I find the biggest problem with health data is that it is captured by medical staff who are often under pressure to concentrate on giving care rather than doing admin (for which we should be grateful I guess). Gaps and errors are the result. Key facts are recorded but secondary data such as ethnicity which may shed useful light on some diseases is often left unrecorded.
However, the designers of medical data systems need to make these applications much more robust in terms of validation and much more like apps that are used daily outside of work where web style icons and contextual help are employed to speed up data entry.
In a post about sloppy statistics, you quote numbers without indicating the size of the total sample? Classy. I wonder if there are 20 million or 200,000 people in these data sets…
@Will – precisely
My instinct is that these will probably be an acceptable level of noise in a data set such as ‘all NHS patients’ but of course we don’t know unless we’re given the figures
The NHS is now split by country in the UK so this is probably looking at England (the largest population) or the whole UK combined. The NHS in England caters for ~52m people while the whole of the UK is ~62m.
However, we just don’t know because the total is not stated.
The same is true of vital registration statistics, in high- as well as low- and middle-income countries. There will be numerous cases of men coded as dying from cervical cancer, newborns of maternal causes, and so on. There are also cases where the age at death and cause of death are implausible – for example, four-year-olds dying of conditions that often take many years to manifest themselves, like lung cancer.

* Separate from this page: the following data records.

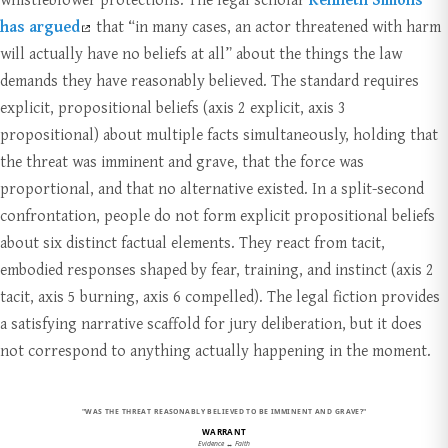
has argued
that “in many cases, an actor threatened with harm
will actually have no beliefs at all” about the things the law
demands they have reasonably believed. The standard requires
explicit, propositional beliefs (axis 2 explicit, axis 3
propositional) about multiple facts simultaneously, holding that
the threat was imminent and grave, that the force was
proportional, and that no alternative existed. In a split-second
confrontation, people do not form explicit propositional beliefs
about six distinct factual elements. They react from tacit,
embodied responses shaped by fear, training, and instinct (axis 2
tacit, axis 5 burning, axis 6 compelled). The legal fiction provides
a satisfying narrative scaffold for jury deliberation, but it does
not correspond to anything actually happening in the moment.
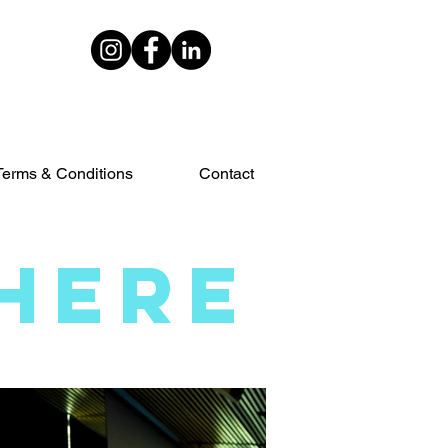
Terms & Conditions
Contact
HERE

My husband actually was one of those men admitted to an obstetric ward! He had surgery to have tonsils and adenoids out and to widen his nasal passages. Due to other medical issues he had to stay overnight post-surgery for recovery. There was no other rooms available in the hospital…so they admitted him to the obstetrics floor.
So some of those “pregnant men” actually may represent issues of crowding rather than errors in documentation.
“The government are very keen on amassing statistics. They collect them, add them, raise them to the nth power, take the cube root and prepare wonderful diagrams. But you must never forget that every one of these figures comes in the first instance from the village watchman, who just puts down what he damn pleases.” – Sir Josiah Stamp
So men being admitted to obstetric wards is part of a dark government conspiracy? :-/
Every dataset has some error. The difficulty come with accurately estimating the error and attributing error to different sources.
Thus, rather than cause to criticize this dataset, having clear “errors” like (adult) men being admitted to obstetric wards could offer the ability to estimate the overall error in the dataset.
True, but also, between the comments on the original article and AKDB’s comment here, I think we’ve pretty much established that a man being admitted to an obstetric ward can’t just be assumed to be a coding error.
The stats are from HES http://www.hesonline.nhs.uk and relate, in the first instance to the specialty of the clinician, rather than the function they are performing, the latter set I’m guessing mainly relates to male babies.
The byline on this article about faulty data reads: Nigel Hawkes :: Fri, 06/04/2012 – 08:24
For the record, today is Friday, 18 May, 2012.
Now if you all will excuse me, I’m going to go find out who wins this weekend’s Preakness Stakes.
Are you referring to the date? If so, I believe they mean 6-APR-2012.